To qualify and quantify their assumptions, the authors report they are in the process of designing a survey that will be sent out to platform providers and application groups to verify current issues on a broader and larger scale. They write, “The main focus of our work will be on the further evaluation of our prototype system. We are working on a ‘bare metal’ deployment on HPC cluster hardware at EPCC. This will allow us to carry out detailed measurements and benchmarks to analyze the overhead and scalability of our approach. We will also engage with computational science groups working on second generation applications to explore their real-life application in the context of cHPC.”

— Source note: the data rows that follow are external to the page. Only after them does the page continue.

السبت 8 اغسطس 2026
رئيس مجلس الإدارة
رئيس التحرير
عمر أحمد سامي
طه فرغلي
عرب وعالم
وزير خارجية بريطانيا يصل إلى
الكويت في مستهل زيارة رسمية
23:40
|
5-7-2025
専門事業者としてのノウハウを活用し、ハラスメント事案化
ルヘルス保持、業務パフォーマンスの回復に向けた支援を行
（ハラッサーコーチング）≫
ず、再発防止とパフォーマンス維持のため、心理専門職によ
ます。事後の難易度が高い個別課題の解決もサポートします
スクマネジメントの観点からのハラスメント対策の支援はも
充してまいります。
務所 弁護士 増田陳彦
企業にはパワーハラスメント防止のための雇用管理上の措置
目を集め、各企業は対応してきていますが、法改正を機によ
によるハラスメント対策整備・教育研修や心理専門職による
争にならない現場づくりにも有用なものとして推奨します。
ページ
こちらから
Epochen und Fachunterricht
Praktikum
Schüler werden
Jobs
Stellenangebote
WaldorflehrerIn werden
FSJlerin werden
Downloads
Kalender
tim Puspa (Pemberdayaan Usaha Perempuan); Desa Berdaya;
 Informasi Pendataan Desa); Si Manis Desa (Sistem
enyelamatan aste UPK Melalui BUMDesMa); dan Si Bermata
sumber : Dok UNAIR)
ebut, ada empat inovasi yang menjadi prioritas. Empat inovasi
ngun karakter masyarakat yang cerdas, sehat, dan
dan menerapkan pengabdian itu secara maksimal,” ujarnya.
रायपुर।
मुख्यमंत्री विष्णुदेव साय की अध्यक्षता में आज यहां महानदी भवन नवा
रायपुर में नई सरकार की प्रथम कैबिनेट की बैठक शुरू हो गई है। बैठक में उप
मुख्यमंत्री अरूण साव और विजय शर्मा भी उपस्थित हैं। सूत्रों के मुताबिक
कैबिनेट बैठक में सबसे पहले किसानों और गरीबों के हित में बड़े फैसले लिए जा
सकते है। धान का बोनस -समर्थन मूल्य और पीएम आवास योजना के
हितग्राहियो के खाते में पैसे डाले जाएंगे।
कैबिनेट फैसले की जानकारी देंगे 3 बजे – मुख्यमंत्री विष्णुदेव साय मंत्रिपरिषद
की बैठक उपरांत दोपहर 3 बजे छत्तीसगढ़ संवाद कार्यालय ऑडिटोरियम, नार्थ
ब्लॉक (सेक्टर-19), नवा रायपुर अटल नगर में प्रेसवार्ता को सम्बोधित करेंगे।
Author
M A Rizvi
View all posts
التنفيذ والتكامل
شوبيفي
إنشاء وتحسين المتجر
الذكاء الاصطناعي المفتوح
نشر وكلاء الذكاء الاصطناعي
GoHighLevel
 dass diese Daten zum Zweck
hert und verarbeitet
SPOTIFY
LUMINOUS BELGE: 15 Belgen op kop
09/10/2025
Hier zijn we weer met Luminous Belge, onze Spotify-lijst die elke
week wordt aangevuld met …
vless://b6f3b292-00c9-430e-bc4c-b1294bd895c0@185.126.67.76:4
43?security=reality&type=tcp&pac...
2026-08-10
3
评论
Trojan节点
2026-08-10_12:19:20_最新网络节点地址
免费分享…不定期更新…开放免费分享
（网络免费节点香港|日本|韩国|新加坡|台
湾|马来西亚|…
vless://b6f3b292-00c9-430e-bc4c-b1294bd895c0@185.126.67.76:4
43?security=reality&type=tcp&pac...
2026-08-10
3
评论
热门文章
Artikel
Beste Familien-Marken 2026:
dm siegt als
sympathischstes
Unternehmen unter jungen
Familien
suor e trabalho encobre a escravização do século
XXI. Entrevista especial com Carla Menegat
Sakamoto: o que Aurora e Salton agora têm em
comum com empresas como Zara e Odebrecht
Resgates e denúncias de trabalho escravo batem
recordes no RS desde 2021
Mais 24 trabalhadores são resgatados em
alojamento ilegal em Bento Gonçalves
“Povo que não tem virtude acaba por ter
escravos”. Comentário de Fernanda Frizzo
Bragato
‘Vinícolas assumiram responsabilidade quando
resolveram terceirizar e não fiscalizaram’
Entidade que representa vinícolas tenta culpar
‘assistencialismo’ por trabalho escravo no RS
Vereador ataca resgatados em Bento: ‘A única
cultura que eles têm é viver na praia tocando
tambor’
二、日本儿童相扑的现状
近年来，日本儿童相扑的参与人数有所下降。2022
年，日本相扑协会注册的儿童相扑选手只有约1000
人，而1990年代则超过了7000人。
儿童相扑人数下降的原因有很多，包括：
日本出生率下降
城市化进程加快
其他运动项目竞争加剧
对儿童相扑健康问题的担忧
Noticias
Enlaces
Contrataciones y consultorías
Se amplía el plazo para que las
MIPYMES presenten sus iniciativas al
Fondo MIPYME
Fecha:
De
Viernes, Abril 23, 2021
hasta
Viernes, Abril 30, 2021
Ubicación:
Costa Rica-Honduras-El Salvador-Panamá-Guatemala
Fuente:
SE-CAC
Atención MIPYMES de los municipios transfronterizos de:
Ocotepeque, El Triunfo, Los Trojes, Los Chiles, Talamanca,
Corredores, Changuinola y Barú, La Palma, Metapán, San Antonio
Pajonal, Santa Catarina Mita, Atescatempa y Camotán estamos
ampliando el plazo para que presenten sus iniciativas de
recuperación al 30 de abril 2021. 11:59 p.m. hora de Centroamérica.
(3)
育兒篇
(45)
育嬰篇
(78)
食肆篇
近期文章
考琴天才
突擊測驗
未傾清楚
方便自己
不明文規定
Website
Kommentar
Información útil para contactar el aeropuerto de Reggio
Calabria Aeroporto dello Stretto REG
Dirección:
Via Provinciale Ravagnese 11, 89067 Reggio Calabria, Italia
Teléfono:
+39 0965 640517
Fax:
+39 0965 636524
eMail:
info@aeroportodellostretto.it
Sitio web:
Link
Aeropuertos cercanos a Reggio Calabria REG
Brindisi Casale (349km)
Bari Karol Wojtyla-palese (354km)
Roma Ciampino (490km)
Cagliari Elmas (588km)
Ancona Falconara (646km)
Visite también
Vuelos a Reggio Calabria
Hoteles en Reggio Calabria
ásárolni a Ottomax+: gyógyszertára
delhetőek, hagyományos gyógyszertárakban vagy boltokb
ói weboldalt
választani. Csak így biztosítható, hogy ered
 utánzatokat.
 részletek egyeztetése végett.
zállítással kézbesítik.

Link to paper (Rethinking HPC Platforms: Challenges, Opportunities and Recommendations): https://arxiv.org/pdf/1702.05513.pdf
Addendum (3/1/17):
The authors are well aware of the many ongoing efforts to leverage container technology for HPC. Lead author Weidner told HPCwire, “I am familiar with the work on Singularity that Gregory Kurtzer and his peers at LBNL are doing. It is a prominent project with quite significant real-world uptake and definitely needs to be, along with a few others, added to the related work section in the next iteration of our paper.
“We can definitely observe that over the past year, operating-system level virtualization and containers have become more and more common place in HPC application and middleware stacks, especially in projects that rely on, or support what we call “second gen.” applications. Take Cornell’s BioHPC Lab (https://cbsu.tc.cornell.edu/lab/lab.aspx) for example, or NERSC’s Shifter (http://www.nersc.gov/users/software/using-shifter-and-docker/using-shifter-at-nersc/). I think with Singularity leading the way, the objective of most of these projects is to address what we refer to as the “centralized (software) deployment monopolies” and “application mobility” in our paper.
The scope for cHPC tries to be a bit broader, says Weidner. “First of all, unlike Singularity, cHPC is not production-grade software. It is a research prototype. Having said that, the vision of cHPC and the conceptual work we are doing around it is not just to encapsulate (end-)user applications but to incorporate more low-level HPC system components. Our aim is to develop blueprints for more “data-driven” HPC environments in which application adaptivity, elastic scalability and resilience strategies are supported explicitly by the platform.
“We believe that a data-driven HPC software stack is one of the critical, but still missing components to address the upcoming exascale application challenges in which real-time predictive operational analytics will play an important role to support resilience and efficiency at extreme scales. Containers are an excellent vehicle to research these new data-data driven system and application architectures without having to implement an entire HPC system from scratch. That’s why we have developed cHPC.”
Weidner and his colleagues are working on a paper in which we lay out a comprehensive framework for operational data management in HPC systems (“Data-Driven HPC”).